Work order: Scan the data below and give the number of lines that include the word "söker", with no other words.

Stored data entries:
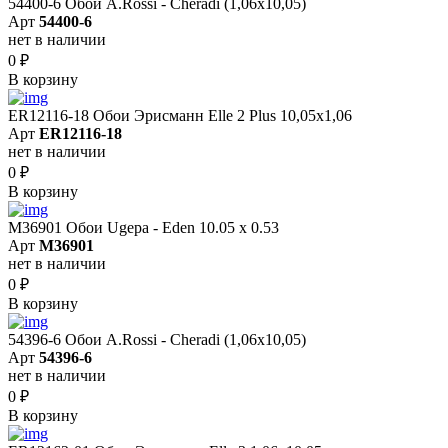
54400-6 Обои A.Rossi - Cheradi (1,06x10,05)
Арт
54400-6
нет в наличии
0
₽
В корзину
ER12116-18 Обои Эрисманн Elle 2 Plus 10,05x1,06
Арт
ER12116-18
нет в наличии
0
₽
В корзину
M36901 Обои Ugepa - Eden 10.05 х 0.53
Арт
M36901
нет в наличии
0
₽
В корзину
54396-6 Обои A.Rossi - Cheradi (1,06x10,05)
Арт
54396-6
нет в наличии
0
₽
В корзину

==

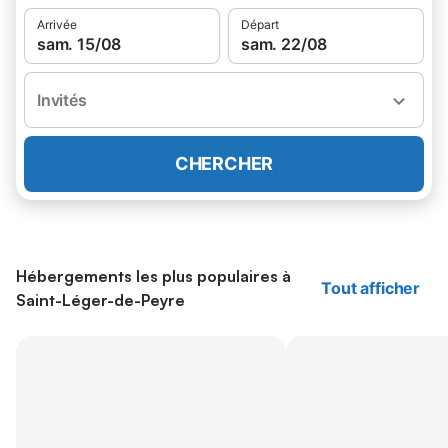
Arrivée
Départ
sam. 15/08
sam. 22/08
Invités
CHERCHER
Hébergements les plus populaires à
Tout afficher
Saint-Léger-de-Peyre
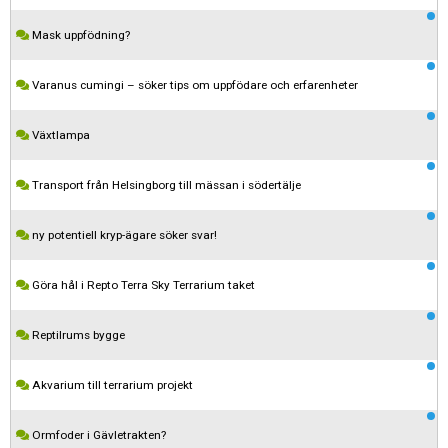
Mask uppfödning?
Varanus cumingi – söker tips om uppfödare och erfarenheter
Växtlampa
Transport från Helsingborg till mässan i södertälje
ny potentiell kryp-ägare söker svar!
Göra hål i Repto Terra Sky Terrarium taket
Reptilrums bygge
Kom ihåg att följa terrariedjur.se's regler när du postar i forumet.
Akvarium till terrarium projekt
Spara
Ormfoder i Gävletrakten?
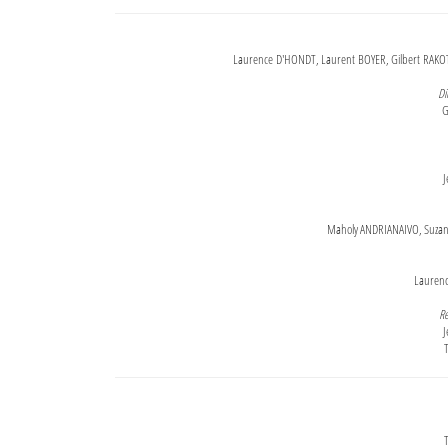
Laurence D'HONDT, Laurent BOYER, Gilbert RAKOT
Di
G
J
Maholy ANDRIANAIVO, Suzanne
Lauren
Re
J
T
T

Response to the exercise: 2